Proper follow ups with your eye doctor are critical. Vision lost to diabetic retinopathy is sometimes irreversible. However, early detection and treatment can reduce the risk of blindness by 95 percent. Because diabetic retinopathy often lacks early symptoms, people with diabetes should get a comprehensive dilated eye exam at least once a year. People with diabetic retinopathy may need eye exams more frequently. Appointments Green button

Dull or dark spots in your visual field, or hazy vision, which increases over time is a strong indicator for Diabetic Retinopathy.

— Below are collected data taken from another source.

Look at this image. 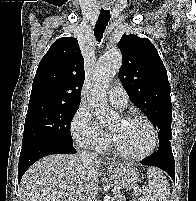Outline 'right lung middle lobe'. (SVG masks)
<instances>
[{"label": "right lung middle lobe", "mask_w": 196, "mask_h": 201, "mask_svg": "<svg viewBox=\"0 0 196 201\" xmlns=\"http://www.w3.org/2000/svg\"><path fill=\"white\" fill-rule=\"evenodd\" d=\"M79 105V103L59 104L48 101L29 102L22 146L37 140L73 145L70 121Z\"/></svg>", "instance_id": "dd1d6c3e"}]
</instances>
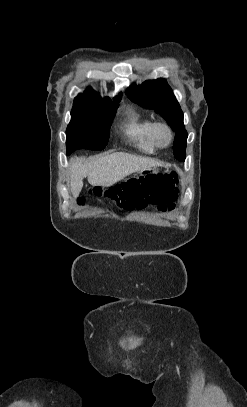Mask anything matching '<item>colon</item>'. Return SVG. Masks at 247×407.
Returning a JSON list of instances; mask_svg holds the SVG:
<instances>
[{
  "mask_svg": "<svg viewBox=\"0 0 247 407\" xmlns=\"http://www.w3.org/2000/svg\"><path fill=\"white\" fill-rule=\"evenodd\" d=\"M177 173L151 174L130 179L103 191L95 187V196H105L123 210H142L149 203H173L178 197ZM80 204L84 199H79Z\"/></svg>",
  "mask_w": 247,
  "mask_h": 407,
  "instance_id": "colon-1",
  "label": "colon"
}]
</instances>
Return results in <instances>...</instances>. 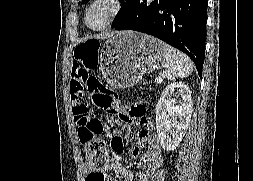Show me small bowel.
<instances>
[{"label": "small bowel", "instance_id": "obj_1", "mask_svg": "<svg viewBox=\"0 0 253 181\" xmlns=\"http://www.w3.org/2000/svg\"><path fill=\"white\" fill-rule=\"evenodd\" d=\"M92 67L86 66L84 63L75 62L71 72L70 92L73 102V114L75 101L74 99L82 93L86 92L87 84L90 80V71ZM120 114L119 120L114 125L113 131L109 134V138L115 148L117 157L107 159L102 167H92L87 163L84 167L86 181H112L107 172H113L121 175L124 181H133L135 172L124 167L118 158L121 153L122 145L119 135L122 129L127 125L139 127L136 144L132 148V156L141 158L139 168L146 172L140 177V181H152L155 172L164 164V155L158 144L156 136L152 133L150 122L145 117V109L141 103L131 105H118ZM146 147V153L142 155V148Z\"/></svg>", "mask_w": 253, "mask_h": 181}]
</instances>
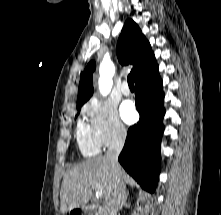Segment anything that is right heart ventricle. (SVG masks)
<instances>
[{"label":"right heart ventricle","mask_w":221,"mask_h":215,"mask_svg":"<svg viewBox=\"0 0 221 215\" xmlns=\"http://www.w3.org/2000/svg\"><path fill=\"white\" fill-rule=\"evenodd\" d=\"M76 138L83 155L92 156L99 152V144L95 141L89 126L83 122L78 125Z\"/></svg>","instance_id":"e07e8e85"}]
</instances>
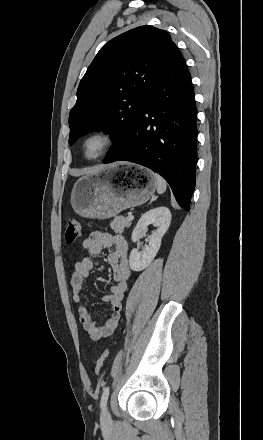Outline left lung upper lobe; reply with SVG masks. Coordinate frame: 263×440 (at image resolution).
Wrapping results in <instances>:
<instances>
[{
    "instance_id": "obj_1",
    "label": "left lung upper lobe",
    "mask_w": 263,
    "mask_h": 440,
    "mask_svg": "<svg viewBox=\"0 0 263 440\" xmlns=\"http://www.w3.org/2000/svg\"><path fill=\"white\" fill-rule=\"evenodd\" d=\"M175 46L165 30L152 26L137 27L107 42L78 86L69 115V144L103 130L115 141L108 157L127 149L137 115Z\"/></svg>"
}]
</instances>
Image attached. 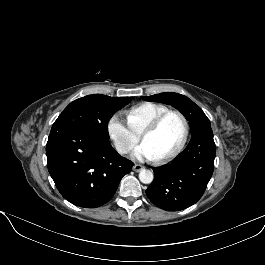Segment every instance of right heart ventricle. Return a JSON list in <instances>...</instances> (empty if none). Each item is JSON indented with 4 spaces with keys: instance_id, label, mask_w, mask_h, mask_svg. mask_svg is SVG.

Whether you have type 1, type 2, or even simply gestational diabetes, you have an increased chance to have diabetic retinopathy. The more time you have had the disorder, the more prominent the potential risk. It is critical to monitor your glucose levels to counteract vision loss, and this may require a visit back to your general care doctor.

Treating diabetic retinopathy can incorporate vitrectomy, supplanting the inward gel-like substance that supports the eyeball structure, and laser surgery.